_Exercise aim_.
In your copy, include every record exactly and no pictures.

======

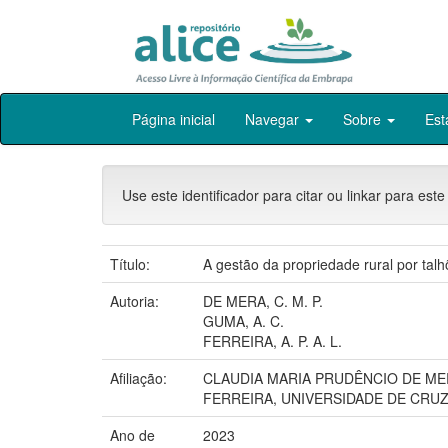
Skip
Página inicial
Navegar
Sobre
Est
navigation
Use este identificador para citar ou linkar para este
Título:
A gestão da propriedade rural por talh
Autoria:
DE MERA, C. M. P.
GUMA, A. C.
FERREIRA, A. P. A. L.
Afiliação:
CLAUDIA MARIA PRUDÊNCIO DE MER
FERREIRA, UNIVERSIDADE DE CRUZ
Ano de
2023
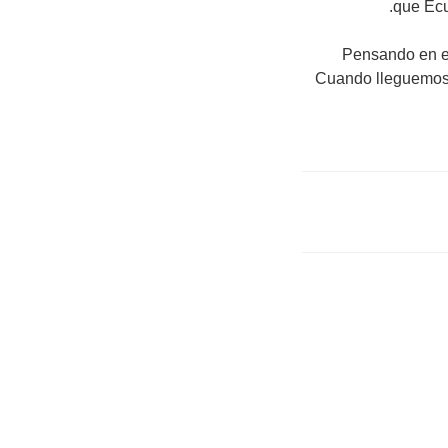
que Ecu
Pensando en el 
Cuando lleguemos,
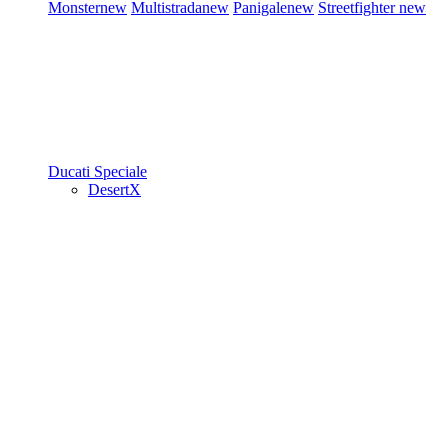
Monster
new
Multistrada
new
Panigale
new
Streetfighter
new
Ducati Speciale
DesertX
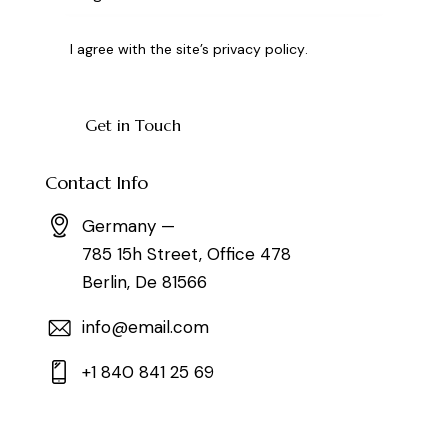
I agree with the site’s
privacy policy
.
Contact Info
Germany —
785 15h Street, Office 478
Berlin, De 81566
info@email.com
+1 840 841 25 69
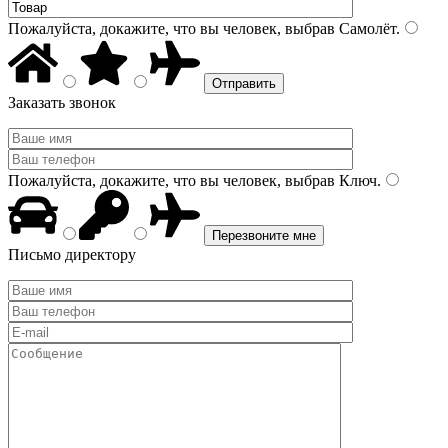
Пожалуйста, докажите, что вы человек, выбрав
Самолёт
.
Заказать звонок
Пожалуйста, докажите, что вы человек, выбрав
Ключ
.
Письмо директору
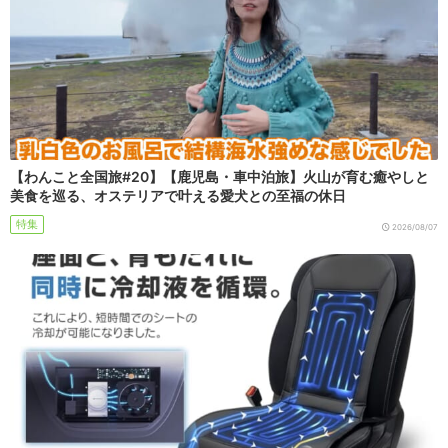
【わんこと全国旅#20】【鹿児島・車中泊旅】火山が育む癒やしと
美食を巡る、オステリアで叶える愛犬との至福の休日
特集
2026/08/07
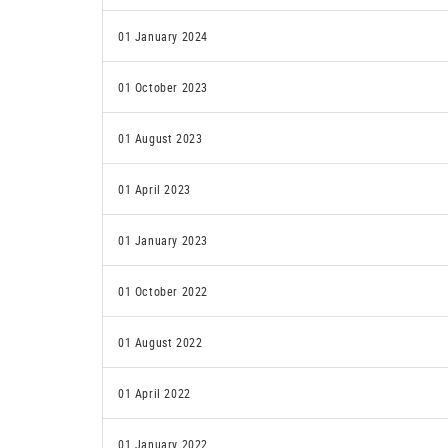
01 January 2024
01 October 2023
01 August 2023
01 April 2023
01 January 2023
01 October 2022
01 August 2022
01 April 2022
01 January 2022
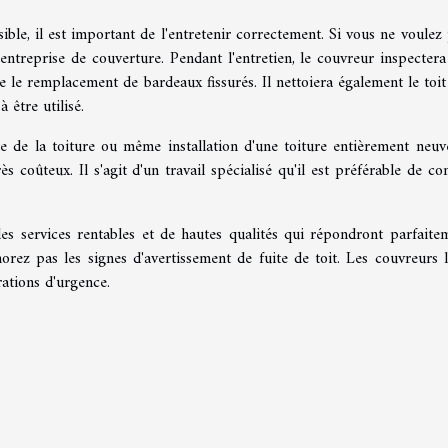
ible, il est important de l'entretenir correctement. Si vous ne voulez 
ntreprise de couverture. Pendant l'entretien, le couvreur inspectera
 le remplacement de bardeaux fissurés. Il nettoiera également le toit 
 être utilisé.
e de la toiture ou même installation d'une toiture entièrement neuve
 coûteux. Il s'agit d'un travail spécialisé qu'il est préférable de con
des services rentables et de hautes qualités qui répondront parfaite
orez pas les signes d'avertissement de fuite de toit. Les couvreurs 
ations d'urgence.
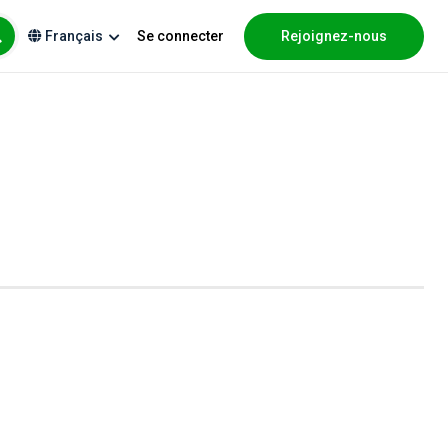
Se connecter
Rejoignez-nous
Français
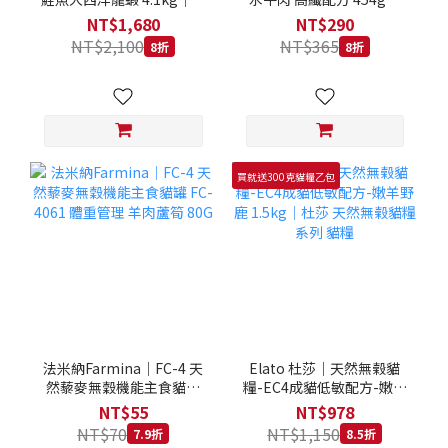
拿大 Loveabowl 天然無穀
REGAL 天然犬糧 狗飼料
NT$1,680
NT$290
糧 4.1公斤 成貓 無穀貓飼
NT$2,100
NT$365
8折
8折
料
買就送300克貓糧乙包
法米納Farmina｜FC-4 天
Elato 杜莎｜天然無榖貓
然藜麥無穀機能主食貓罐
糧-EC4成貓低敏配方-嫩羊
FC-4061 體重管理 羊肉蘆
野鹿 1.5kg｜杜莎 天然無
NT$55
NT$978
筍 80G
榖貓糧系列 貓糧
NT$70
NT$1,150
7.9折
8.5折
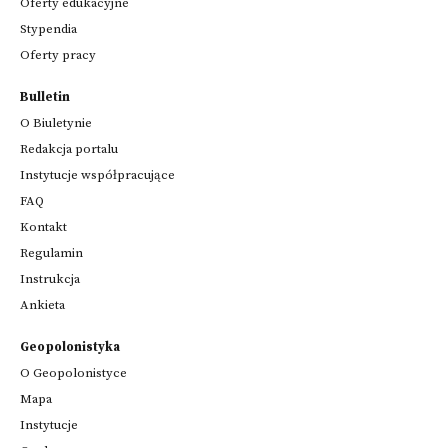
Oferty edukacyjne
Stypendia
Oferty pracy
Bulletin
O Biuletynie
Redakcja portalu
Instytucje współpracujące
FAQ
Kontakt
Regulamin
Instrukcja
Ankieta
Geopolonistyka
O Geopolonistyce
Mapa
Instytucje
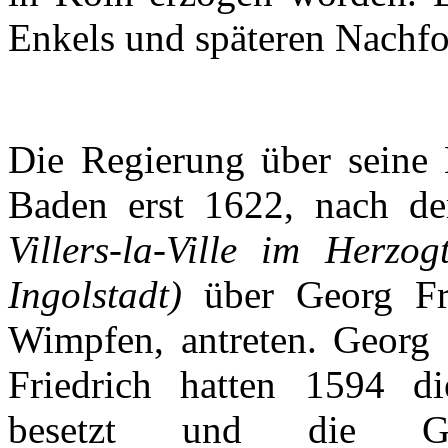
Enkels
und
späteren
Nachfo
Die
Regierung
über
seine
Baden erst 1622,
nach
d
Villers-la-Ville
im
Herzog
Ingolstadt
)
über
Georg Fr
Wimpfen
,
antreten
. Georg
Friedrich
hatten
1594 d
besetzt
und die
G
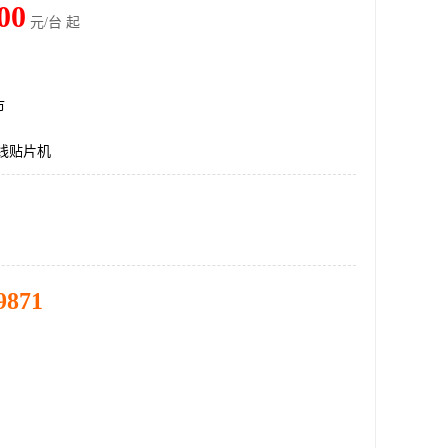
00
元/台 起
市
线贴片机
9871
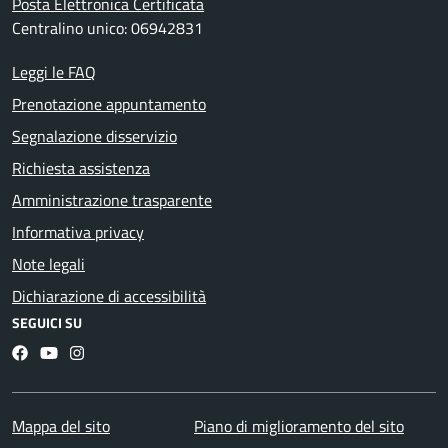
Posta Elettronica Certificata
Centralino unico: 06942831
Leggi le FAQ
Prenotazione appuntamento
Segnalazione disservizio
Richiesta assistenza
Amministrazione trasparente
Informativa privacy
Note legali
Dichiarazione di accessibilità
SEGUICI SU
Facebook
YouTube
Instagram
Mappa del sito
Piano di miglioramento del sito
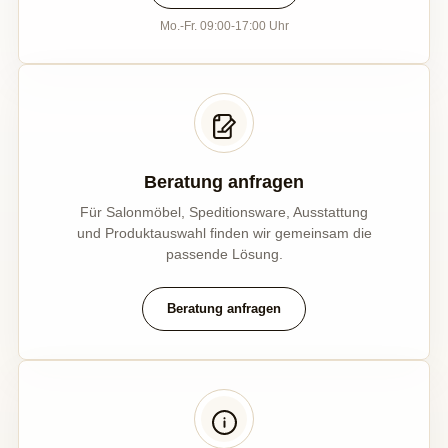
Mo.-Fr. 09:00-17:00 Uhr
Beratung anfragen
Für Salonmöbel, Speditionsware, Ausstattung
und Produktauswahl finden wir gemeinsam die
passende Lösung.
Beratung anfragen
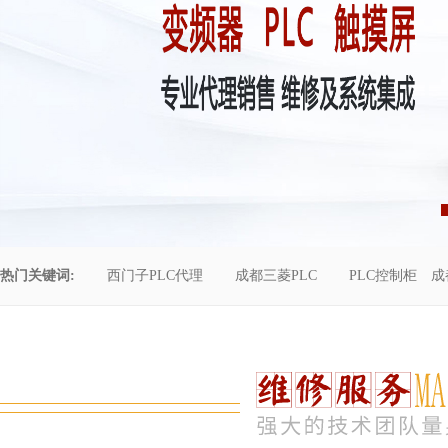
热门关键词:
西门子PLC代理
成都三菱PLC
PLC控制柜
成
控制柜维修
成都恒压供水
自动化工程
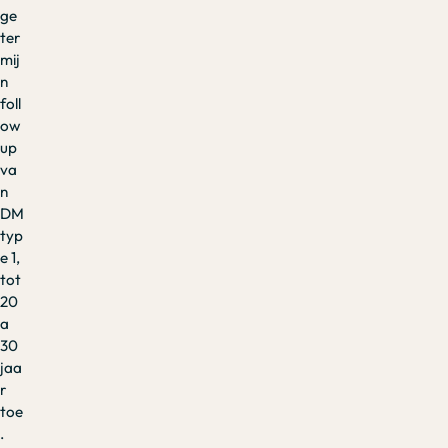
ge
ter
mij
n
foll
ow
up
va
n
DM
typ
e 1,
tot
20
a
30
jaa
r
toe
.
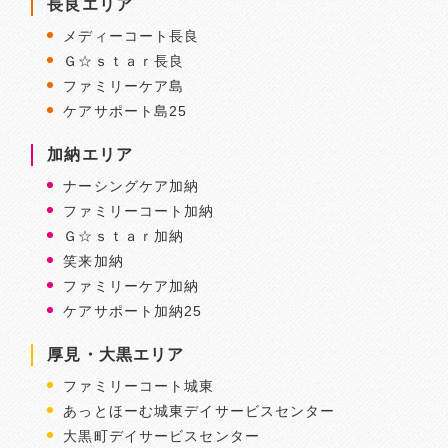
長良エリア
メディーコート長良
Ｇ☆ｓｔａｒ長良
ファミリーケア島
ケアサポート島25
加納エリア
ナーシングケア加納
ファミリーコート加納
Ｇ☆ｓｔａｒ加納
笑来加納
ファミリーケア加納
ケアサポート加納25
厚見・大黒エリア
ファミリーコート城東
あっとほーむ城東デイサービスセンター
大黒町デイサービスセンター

======

_Reply_.
Skip
Página inicial
Navegar
Sobre
Est
navigation
Use este identificador para citar ou linkar para este
Título:
A gestão da propriedade rural por talh
Autoria:
DE MERA, C. M. P.
GUMA, A. C.
FERREIRA, A. P. A. L.
Afiliação:
CLAUDIA MARIA PRUDÊNCIO DE MER
FERREIRA, UNIVERSIDADE DE CRUZ
Ano de
2023
que Ecu
Pensando en el 
Cuando lleguemos,
Monster
new
Multistrada
new
Panigale
new
Streetfighter
new
Ducati Speciale
DesertX
I agree with the site’s
privacy policy
.
Contact Info
Germany —
785 15h Street, Office 478
Berlin, De 81566
info@email.com
+1 840 841 25 69
Пожалуйста, докажите, что вы человек, выбрав
Самолёт
.
Заказать звонок
Пожалуйста, докажите, что вы человек, выбрав
Ключ
.
Письмо директору
【わんこと全国旅#20】【鹿児島・車中泊旅】火山が育む癒やしと
美食を巡る、オステリアで叶える愛犬との至福の休日
特集
2026/08/07
01 January 2024
01 October 2023
01 August 2023
01 April 2023
01 January 2023
01 October 2022
01 August 2022
01 April 2022
01 January 2022
ible, il est important de l'entretenir correctement. Si vous ne voulez 
ntreprise de couverture. Pendant l'entretien, le couvreur inspectera
 le remplacement de bardeaux fissurés. Il nettoiera également le toit 
 être utilisé.
e de la toiture ou même installation d'une toiture entièrement neuve
 coûteux. Il s'agit d'un travail spécialisé qu'il est préférable de con
des services rentables et de hautes qualités qui répondront parfaite
orez pas les signes d'avertissement de fuite de toit. Les couvreurs 
ations d'urgence.
Se connecter
Rejoignez-nous
Français
拿大 Loveabowl 天然無穀
REGAL 天然犬糧 狗飼料
NT$1,680
NT$290
糧 4.1公斤 成貓 無穀貓飼
NT$2,100
NT$365
8折
8折
料
買就送300克貓糧乙包
法米納Farmina｜FC-4 天
Elato 杜莎｜天然無榖貓
然藜麥無穀機能主食貓罐
糧-EC4成貓低敏配方-嫩羊
FC-4061 體重管理 羊肉蘆
野鹿 1.5kg｜杜莎 天然無
NT$55
NT$978
筍 80G
榖貓糧系列 貓糧
NT$70
NT$1,150
7.9折
8.5折
Oferty edukacyjne
Stypendia
Oferty pracy
Bulletin
O Biuletynie
Redakcja portalu
Instytucje współpracujące
FAQ
Kontakt
Regulamin
Instrukcja
Ankieta
Geopolonistyka
O Geopolonistyce
Mapa
Instytucje
Enkels
und
späteren
Nachfo
Die
Regierung
über
seine
Baden erst 1622,
nach
d
Villers-la-Ville
im
Herzog
Ingolstadt
)
über
Georg Fr
Wimpfen
,
antreten
. Georg
Friedrich
hatten
1594 d
besetzt
und die
G
00
元/台 起
市
线贴片机
9871
Posta Elettronica Certificata
Centralino unico: 06942831
Leggi le FAQ
Prenotazione appuntamento
Segnalazione disservizio
Richiesta assistenza
Amministrazione trasparente
Informativa privacy
Note legali
Dichiarazione di accessibilità
SEGUICI SU
Facebook
YouTube
Instagram
Mappa del sito
Piano di miglioramento del sito
Mo.-Fr. 09:00-17:00 Uhr
Beratung anfragen
Für Salonmöbel, Speditionsware, Ausstattung
und Produktauswahl finden wir gemeinsam die
passende Lösung.
Beratung anfragen
热门关键词:
西门子PLC代理
成都三菱PLC
PLC控制柜
成
控制柜维修
成都恒压供水
自动化工程
ge
ter
mij
n
foll
ow
up
va
n
DM
typ
e 1,
tot
20
a
30
jaa
r
toe
.
長良エリア
メディーコート長良
Ｇ☆ｓｔａｒ長良
ファミリーケア島
ケアサポート島25
加納エリア
ナーシングケア加納
ファミリーコート加納
Ｇ☆ｓｔａｒ加納
笑来加納
ファミリーケア加納
ケアサポート加納25
厚見・大黒エリア
ファミリーコート城東
あっとほーむ城東デイサービスセンター
大黒町デイサービスセンター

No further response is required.